Acute and chronic brucellosis eleven-year audit from a tertiary hospital in Armenia
Introduction: The incidence of brucellosis in Armenia in 2010 was twice as high as in other countries of the Caucasian region and has almost doubled over the last three decades. This study aimed to investigate factors associated with acute or chronic forms of presentation of human brucellosis.
Methodology: Retrospective study using data from medical records of 455 patients hospitalized for the first time at the Nork Republican Infectious Disease Referral Hospital in Yerevan, Armenia between the years 2006 and 2016. We undertook descriptive analysis of cases, compared acute and chronic cases, and identified factors associated with acute and chronic cases using regression.
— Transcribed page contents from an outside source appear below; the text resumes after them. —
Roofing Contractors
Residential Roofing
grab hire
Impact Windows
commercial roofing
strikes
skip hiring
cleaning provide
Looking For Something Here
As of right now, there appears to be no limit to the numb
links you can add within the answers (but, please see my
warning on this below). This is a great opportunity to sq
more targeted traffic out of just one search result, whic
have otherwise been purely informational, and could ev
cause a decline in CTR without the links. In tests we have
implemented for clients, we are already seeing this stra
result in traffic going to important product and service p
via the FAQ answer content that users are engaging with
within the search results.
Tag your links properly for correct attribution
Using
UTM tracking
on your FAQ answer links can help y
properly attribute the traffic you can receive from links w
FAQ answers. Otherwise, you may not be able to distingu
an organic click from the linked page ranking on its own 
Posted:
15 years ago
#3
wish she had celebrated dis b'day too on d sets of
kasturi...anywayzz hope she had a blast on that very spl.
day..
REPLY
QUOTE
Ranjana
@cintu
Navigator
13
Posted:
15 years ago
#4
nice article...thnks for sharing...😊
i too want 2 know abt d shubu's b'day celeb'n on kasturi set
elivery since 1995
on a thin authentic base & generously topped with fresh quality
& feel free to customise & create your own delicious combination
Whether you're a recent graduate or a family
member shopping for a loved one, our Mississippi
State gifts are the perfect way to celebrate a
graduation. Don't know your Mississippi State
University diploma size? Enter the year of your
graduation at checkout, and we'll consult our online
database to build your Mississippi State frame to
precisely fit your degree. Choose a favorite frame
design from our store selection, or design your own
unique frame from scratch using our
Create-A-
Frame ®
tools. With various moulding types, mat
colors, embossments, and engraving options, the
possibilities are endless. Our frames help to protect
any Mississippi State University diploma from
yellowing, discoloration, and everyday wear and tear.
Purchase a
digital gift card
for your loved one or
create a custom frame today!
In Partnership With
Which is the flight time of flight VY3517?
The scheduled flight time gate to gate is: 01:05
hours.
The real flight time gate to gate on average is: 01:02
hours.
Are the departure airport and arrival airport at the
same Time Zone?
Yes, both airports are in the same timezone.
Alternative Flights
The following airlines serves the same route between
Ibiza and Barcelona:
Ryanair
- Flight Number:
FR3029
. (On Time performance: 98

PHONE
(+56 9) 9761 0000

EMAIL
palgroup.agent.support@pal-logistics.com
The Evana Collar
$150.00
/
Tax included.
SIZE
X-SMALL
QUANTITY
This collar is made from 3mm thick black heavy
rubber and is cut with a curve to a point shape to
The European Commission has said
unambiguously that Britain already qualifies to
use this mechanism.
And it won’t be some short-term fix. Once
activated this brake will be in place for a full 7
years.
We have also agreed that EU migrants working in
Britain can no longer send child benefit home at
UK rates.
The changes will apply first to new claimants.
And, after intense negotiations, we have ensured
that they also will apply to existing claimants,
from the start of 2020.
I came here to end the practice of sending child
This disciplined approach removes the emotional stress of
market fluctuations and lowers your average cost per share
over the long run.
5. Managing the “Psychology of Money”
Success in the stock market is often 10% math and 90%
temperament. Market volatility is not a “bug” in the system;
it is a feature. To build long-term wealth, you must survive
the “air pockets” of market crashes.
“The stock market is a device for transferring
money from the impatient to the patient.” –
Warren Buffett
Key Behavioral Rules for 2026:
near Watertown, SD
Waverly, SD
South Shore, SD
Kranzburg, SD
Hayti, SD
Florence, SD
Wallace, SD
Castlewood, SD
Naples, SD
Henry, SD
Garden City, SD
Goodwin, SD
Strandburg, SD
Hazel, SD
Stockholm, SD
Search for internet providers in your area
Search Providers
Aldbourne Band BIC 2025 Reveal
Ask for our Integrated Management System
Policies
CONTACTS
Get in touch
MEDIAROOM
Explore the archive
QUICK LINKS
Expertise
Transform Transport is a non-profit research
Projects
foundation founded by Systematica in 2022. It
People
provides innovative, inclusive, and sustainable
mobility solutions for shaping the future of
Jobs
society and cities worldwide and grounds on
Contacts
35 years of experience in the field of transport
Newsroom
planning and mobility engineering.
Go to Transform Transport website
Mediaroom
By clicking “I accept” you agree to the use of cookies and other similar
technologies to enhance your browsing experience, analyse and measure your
Results: The majority of brucellosis cases had acute case presentation (73.0%), were males (70.3%), between the ages of 20-60 years (66.2%) and unemployed (89.9%). About two-thirds of cases reported a history of consumption of raw unpasteurized milk. The multivariate analysis revealed that factors associated with the form of brucellosis were age, symptom duration preadmission, fever, antibody titer, and hospitalization outcomes.
Conclusion: This study revealed that brucellosis is unevenly distributed across different age groups, as well as regions of Armenia. Affected individuals did not seek medical attention after the onset of the symptoms for about 2 months. Therefore, the targeted educational campaigns could be of crucial importance to prevent the disease in humans, contribute to its early diagnosis and treatment.